By taking a few quick strides, I contrived to encounter him at the bottom of the brass-railed stairs leading down to the main floor of the store. Rather breathlessly I addressed him, “Excuse me, Mr. Finch . . .”
“May I help you, miss?” Halting to face me, he seemed pleasant and obliging enough. A bit dandified, perhaps. He wore tinted eyeglasses indoors. And instead of the usual sober garb of a clerk, he had on a peacock-blue ascot with a horseshoe pin, a silver-grey waistcoat with white buttons, and very smart cuff-links; indeed, his was the male equivalent of the fashionable but inexpensive clothing that ornamented Miss Meshle. If he were a seducer, perhaps he would show some interest in me –
Nonsense. Any comparison to me was hardly fair to Lady Cecily, who was not giraffe-like in personage.
I told Alexander Finch, “Sir, I find myself quite bewildered by such a palatial establishment graced by such a variety of wares, and I wonder whether you might show me . . .” Then I let my voice sink to a murmur only he could hear. “Lady Theodora Alistair sent me to speak with you.”
My heart quickened as I watched to see how he would react.
But he barely reacted at all, showing only the faintest flicker of surprise, from which he recovered quickly, falling in with my charade. “If you’ll just walk this way, miss, I’ll be pleased to assist you.”
He led me back through the store, past a counter where an attractive female clerk stood behind absurdly disembodied carved wooden hands displaying gloves, past another where a spinsterish woman exhibited cast-iron hearth sets to husband and wife; past several more, until he reached one where a willowy young working girl stood. To her he said, “Disappear.”
Although his tone was low and neutral, she fled wide-eyed without a smile or a word – in fear? But perhaps such was her usual manner with him. She was, after all, a doe-eyed young thing, and he was the master’s son.
Himself slipping behind the now-vacant counter, Mr. Alexander
Finch told me, “Here we have the very latest fashions in ladies’ footwear.”
It would have attracted attention, you see, appearing disreputable, had I simply stood and talked with him. But we could converse over a counter-top, and to any onlooker it would seem that he was strictly attending to business, waiting upon me.

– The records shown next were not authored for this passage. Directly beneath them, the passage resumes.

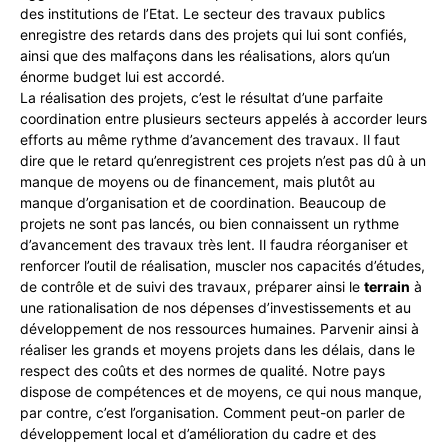
des institutions de l’Etat. Le secteur des travaux publics
enregistre des retards dans des projets qui lui sont confiés,
ainsi que des malfaçons dans les réalisations, alors qu’un
énorme budget lui est accordé.
La réalisation des projets, c’est le résultat d’une parfaite
coordination entre plusieurs secteurs appelés à accorder leurs
efforts au même rythme d’avancement des travaux. Il faut
dire que le retard qu’enregistrent ces projets n’est pas dû à un
manque de moyens ou de financement, mais plutôt au
manque d’organisation et de coordination. Beaucoup de
projets ne sont pas lancés, ou bien connaissent un rythme
d’avancement des travaux très lent. Il faudra réorganiser et
renforcer l’outil de réalisation, muscler nos capacités d’études,
de contrôle et de suivi des travaux, préparer ainsi le
terrain
à
une rationalisation de nos dépenses d’investissements et au
développement de nos ressources humaines. Parvenir ainsi à
réaliser les grands et moyens projets dans les délais, dans le
respect des coûts et des normes de qualité. Notre pays
dispose de compétences et de moyens, ce qui nous manque,
par contre, c’est l’organisation. Comment peut-on parler de
développement local et d’amélioration du cadre et des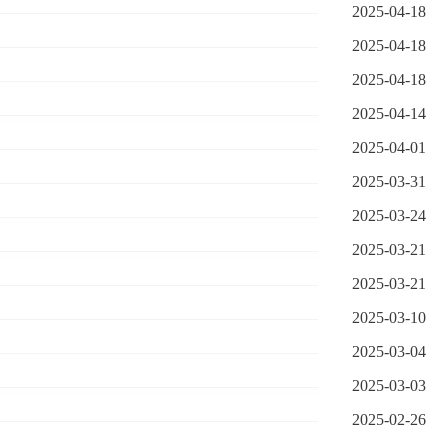
2025-04-18
2025-04-18
2025-04-18
2025-04-14
2025-04-01
2025-03-31
2025-03-24
2025-03-21
2025-03-21
2025-03-10
2025-03-04
2025-03-03
2025-02-26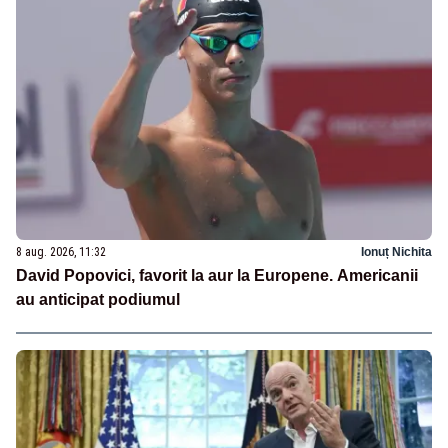
8 aug. 2026, 11:32
Ionuț Nichita
David Popovici, favorit la aur la Europene. Americanii
au anticipat podiumul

I wasted no time. “Lady Theodora is taking matters into her own hands,” I explained, or fictionalised, “to see what the fair sex, in an unofficial way, can accomplish in searching for the missing Lady Cecily.”
“Quite so. Something for spring, you say?” Pulling open some of the many deep drawers beneath and behind the counter, he brought forth a fawn-coloured boot with a delicate heel, a pearl-grey one that buttoned up the front instead of the side, and a tan one with laces.

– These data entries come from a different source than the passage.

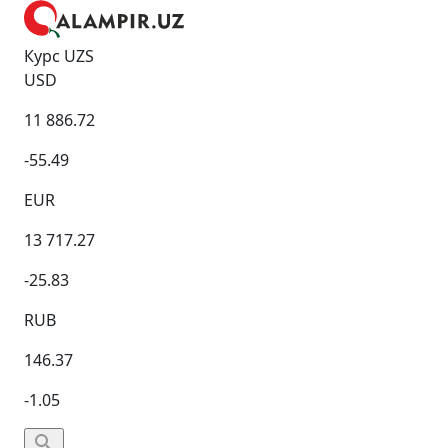
Курс UZS
USD
11 886.72
-55.49
EUR
13 717.27
-25.83
RUB
146.37
-1.05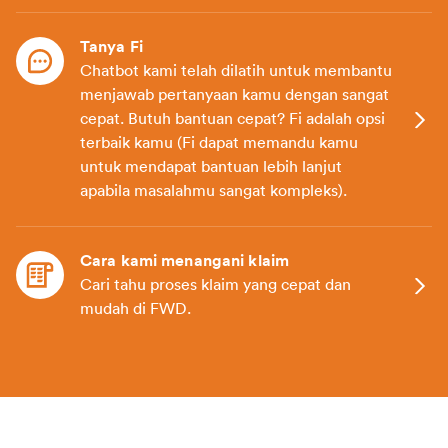
Tanya Fi
Chatbot kami telah dilatih untuk membantu
menjawab pertanyaan kamu dengan sangat
cepat. Butuh bantuan cepat? Fi adalah opsi
terbaik kamu (Fi dapat memandu kamu
untuk mendapat bantuan lebih lanjut
apabila masalahmu sangat kompleks).
Cara kami menangani klaim
Cari tahu proses klaim yang cepat dan
mudah di FWD.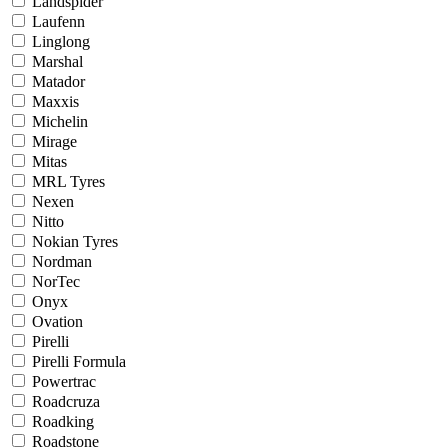
Landspider
Laufenn
Linglong
Marshal
Matador
Maxxis
Michelin
Mirage
Mitas
MRL Tyres
Nexen
Nitto
Nokian Tyres
Nordman
NorTec
Onyx
Ovation
Pirelli
Pirelli Formula
Powertrac
Roadcruza
Roadking
Roadstone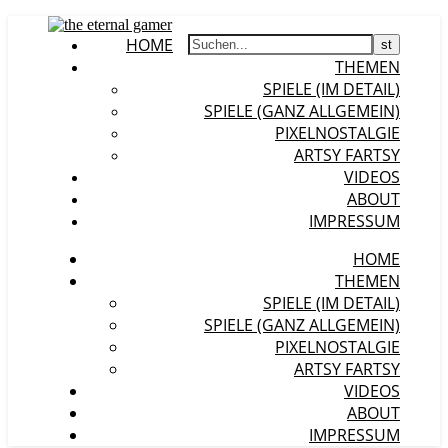
HOME
THEMEN
SPIELE (IM DETAIL)
SPIELE (GANZ ALLGEMEIN)
PIXELNOSTALGIE
ARTSY FARTSY
VIDEOS
ABOUT
IMPRESSUM
HOME
THEMEN
SPIELE (IM DETAIL)
SPIELE (GANZ ALLGEMEIN)
PIXELNOSTALGIE
ARTSY FARTSY
VIDEOS
ABOUT
IMPRESSUM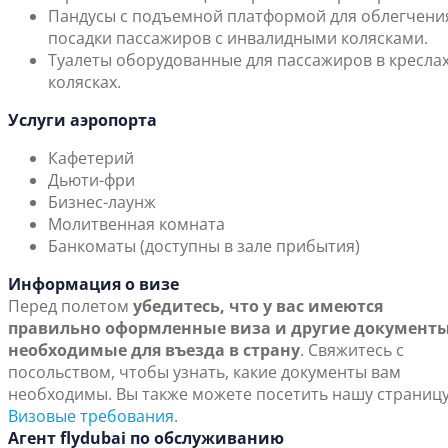
Пандусы с подъемной платформой для облегчени
посадки пассажиров с инвалидными колясками.
Туалеты оборудованные для пассажиров в креслах
колясках.
Услуги аэропорта
Кафетерий
Дьюти-фри
Бизнес-лаунж
Молитвенная комната
Банкоматы (доступны в зале прибытия)
Информация о визе
Перед полетом
убедитесь, что у вас имеются
правильно оформленные виза и другие документы
необходимые для въезда в страну
. Свяжитесь с
посольством, чтобы узнать, какие документы вам
необходимы. Вы также можете посетить нашу страниц
Визовые требования
.
Агент flydubai по обслуживанию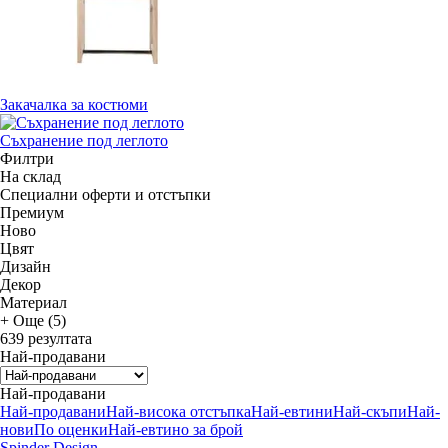
Закачалка за костюми
Съхранение под леглото
Филтри
На склад
Специални оферти и отстъпки
Премиум
Новo
Цвят
Дизайн
Декор
Материал
+ Още (5)
639 резултата
Най-продавани
Най-продавани
Най-продавани
Най-висока отстъпка
Най-евтини
Най-скъпи
Най-
нови
По оценки
Най-евтино за брой
Spinder Design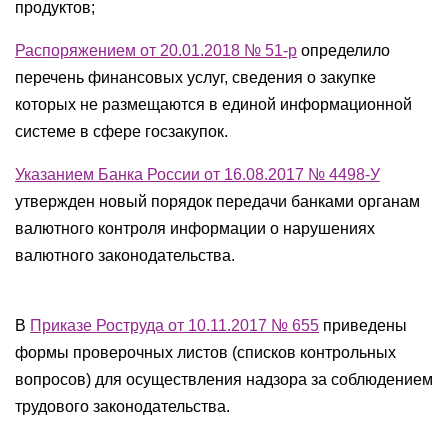
продуктов;
Распоряжением от 20.01.2018 № 51-р
определило
перечень финансовых услуг, сведения о закупке
которых не размещаются в единой информационной
системе в сфере госзакупок.
Указанием Банка России от 16.08.2017 № 4498-У
утвержден новый порядок передачи банками органам
валютного контроля информации о нарушениях
валютного законодательства.
В
Приказе Роструда от 10.11.2017 № 655
приведены
формы проверочных листов (списков контрольных
вопросов) для осуществления надзора за соблюдением
трудового законодательства.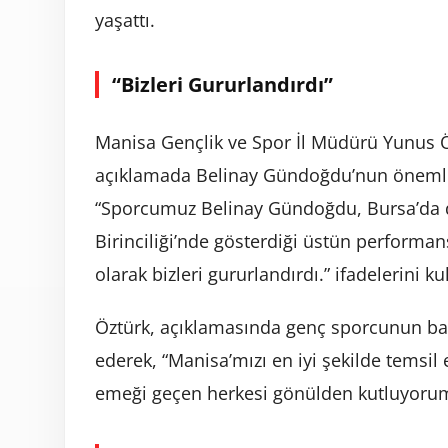
yaşattı.
“Bizleri Gururlandırdı”
Manisa Gençlik ve Spor İl Müdürü Yunus 
açıklamada Belinay Gündoğdu’nun önemli bi
“Sporcumuz Belinay Gündoğdu, Bursa’da d
Birinciliği’nde gösterdiği üstün perform
olarak bizleri gururlandırdı.” ifadelerini ku
Öztürk, açıklamasında genç sporcunun ba
ederek, “Manisa’mızı en iyi şekilde temsi
emeği geçen herkesi gönülden kutluyorum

The boots were of excellent quality and quite lovely, but I only pretended to look at them as I told him, “No doubt you think it foolish, but Lady Theodora feels we must try. You see, the police have been of no help.”
“I’d say not. All they do is watch me, and my father’s so vexed with me, he won’t let me out the door.”
He said this just as imperturbably as he’d said anything else. So far I had gained no sense of him, none at all, whether for good or for ill.
“Do you live at home with your parents?” I asked for lack of any better question.
“No, I stay with the other clerks.”
No doubt in a dormitory above the store.
“Well, you’ve some respite from your father’s vexation, then. Why is he angry with you?”
“Because I forget my place, as he calls it, treating people all much the same.” He gestured towards a bentwood chair placed on my side of the counter. “Would you care to have a seat, my lady?”